The quest to decipher how the body’s cells sense touch

The discovery of Piezo2 and a related protein, Piezo1, was a high point in a decades-long search for the mechanisms that control the sense of touch. The Piezos are ion channels — gates in the cell membrane that allow ions to pass through — that are sensitive to tension. “We’ve learned a lot about how cells communicate, and it’s almost always been about chemical signalling,” says Ardem Patapoutian, a molecular neurobiologist at Scripps Research in La Jolla, California, whose group identified the Piezos. “What we’re realizing now is that mechanical sensation, this physical force, is also a signalling mechanism, and very little is known about it.”
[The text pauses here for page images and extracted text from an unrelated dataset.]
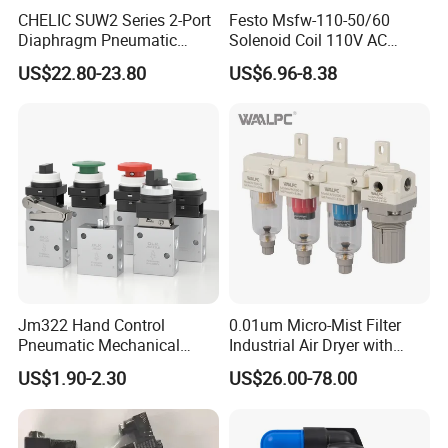
CHELIC SUW2 Series 2-Port
Festo Msfw-110-50/60
Diaphragm Pneumatic
Solenoid Coil 110V AC
Solenoid Valve Offers High
50/60Hz Pneumatic Valve
US$22.80-23.80
US$6.96-8.38
Flow Low-Pressure Start
Magnet
Normally Closed Forged
Brass Body for Air Water
and Light Oil
Jm322 Hand Control
0.01um Micro-Mist Filter
Pneumatic Mechanical
Industrial Air Dryer with
Valves 3/2 Way
Integrated Filtration 4-Stage
US$1.90-2.30
US$26.00-78.00
to Eliminate Water Oil and
Contaminants in
Compressed Air Lines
Patapoutian’s team, meanwhile, is looking for entirely new channel families. In 2018, he, Murthy and Scripps structural biologist Andrew Ward reported what they think could be the largest group of mechanically activated channels. They knew of a protein family that helps plants to sense osmotic pressure — the OSCA proteins — and reasoned that they might sense force more generally. In human kidney cells, OSCAs did indeed respond to Murthy’s stretching of the cell membrane14.

The channels discovered so far cannot explain all instances of cellular mechano-sensitivity, says Murthy, now a biophysicist and neuroscientist at Oregon Health & Science University in Portland. More mechanosensors must be out there. And those sensors probably have more jobs than are known today, says Patapoutian. “We’ve just barely scraped the surface.”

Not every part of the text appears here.